On reflection, I can understand why OSCA unqualifies those who are unable to claim their goodies for the two previous payout dates. But I think the basis of such a policy is a false, cold-blooded assumption: that either the beneficiary has died or has transferred to another local government unit (LGU), so there is no point in appropriating funds for something that is not there.  

Despite the paper-and-ink-heavy documentation that both OSCA and the barangay require for their transactions, they are unable to support their operating protocol with data. Otherwise, they would have known that I have yet to die and have not transferred to another OSCA. LGUs in fact have a strategic resource that they can leverage to access data from Comelec, Philhealth, Department of Social Welfare and Development, Bureau of Internal Revenue, among other agencies of government. Pooling of government data through application programming interface (API) for whole-of-government use can boost LGUs' digital transformation, especially in areas of disaster risk management and property tax management reform. This resource is civil registry data on births and deaths. Use of this data can put an end to fraud that exploits thousands of members Philhealth, Comelec, GSIS, SSS and other pension systems, etc. who appear on their records as alive but are in reality already living in another world.

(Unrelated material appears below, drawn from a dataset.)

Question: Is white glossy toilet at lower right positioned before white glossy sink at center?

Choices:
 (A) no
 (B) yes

I can also understand why LGUs would prefer to spend money to hire people than invest in digitalization. People can vote in an election, while machines cannot. While efficient administration and good governance is good politics—in many cities in Japan, South Korea and China, for example, people pay their property taxes online in a process that (i) gets done in less than five minutes, (ii) minimizes cheating and evasion, and (iii) resolves disputes in a highly transparent manner—but it may not necessarily mean the reformers get rewarded at the polls.